Just in time for the reheating of the culture wars, as the social-issues Right tries to scare ma-and-pa America and media megacorporations run for cover, the Child Online Protection Act (COPA) is rearing its head again.
For those of you who don’t remember COPA, here’s the short version: After the original Internet censorship bill, the Communications Decency Act, was struck down as unconstitutional, Congress passed COPA as a dubious successor. It was attached to a big omnibus spending bill that Bill Clinton signed in fall 1998. The ACLU and a group of online-publisher plaintiffs — including, proudly, Salon (here’s our original editorial on the matter) — immediately challenged the law and obtained an injunction against its enforcement. Since then the case has wended a slow path through the Federal judiciary: first, an appeals court upheld the injunction; then the U.S. Supreme Court kicked it back down to the appeals court; then the appeals court, a year ago, offered a more definitive set of reasons why the law is a very bad way to keep kids away from inappropriate material on the Net.
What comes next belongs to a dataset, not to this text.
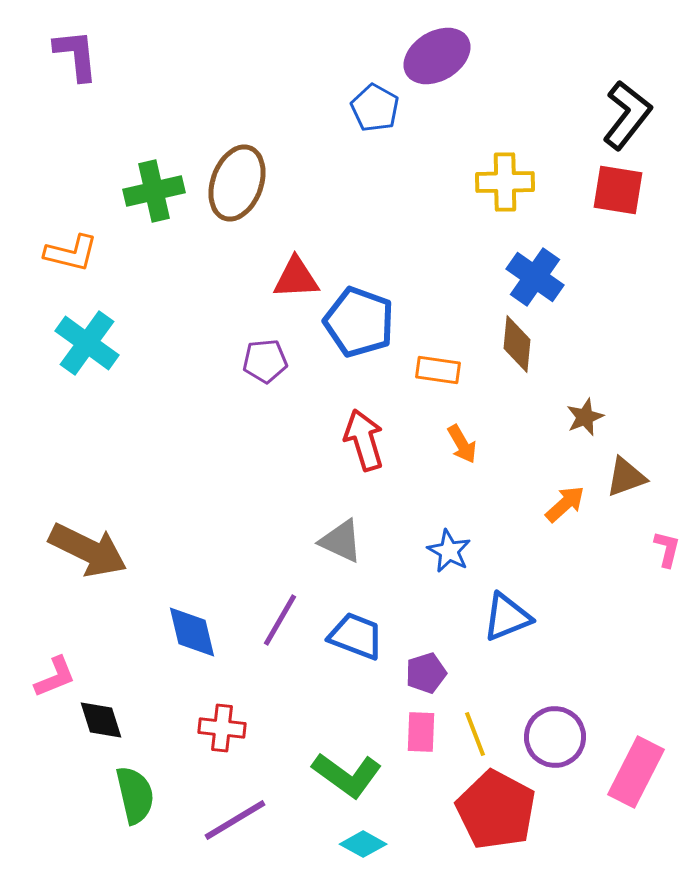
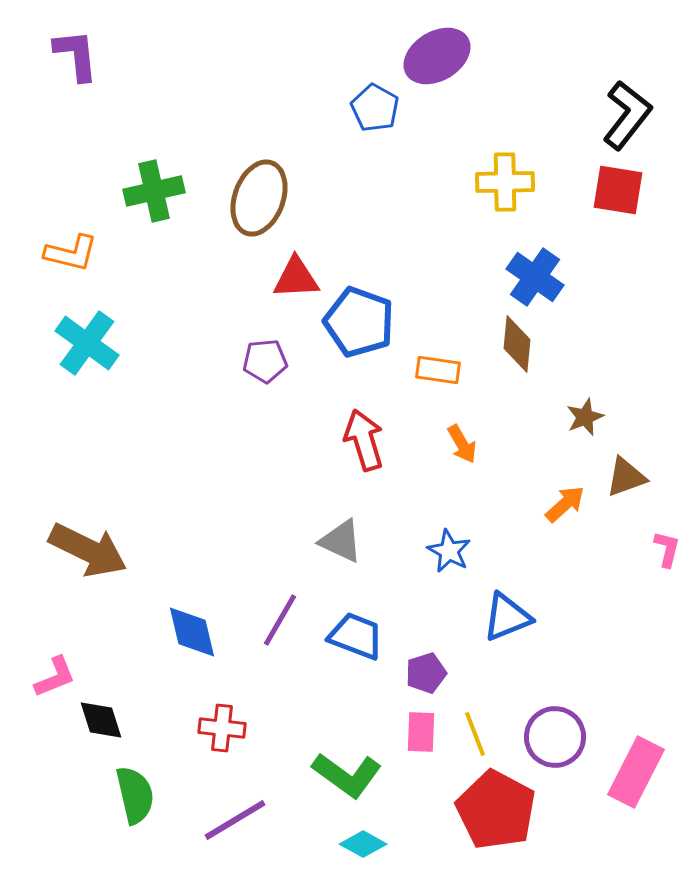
brown ellipse at (237, 183): moved 22 px right, 15 px down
A more sensible administration would have accepted this ruling and gone home. But we’re cursed with John Ashcroft as an attorney general, so the Justice Department is appealing that ruling to the Supreme Court yet again. (The ACLU site offers tons of information.)
The case will be argued on Tuesday, March 2, and I’ll be there for the argument and for a press conference afterwards. The Court isn’t exactly WiFi enabled — in fact, electronic devices are prohibited — so I’ll have to write something up after the fact.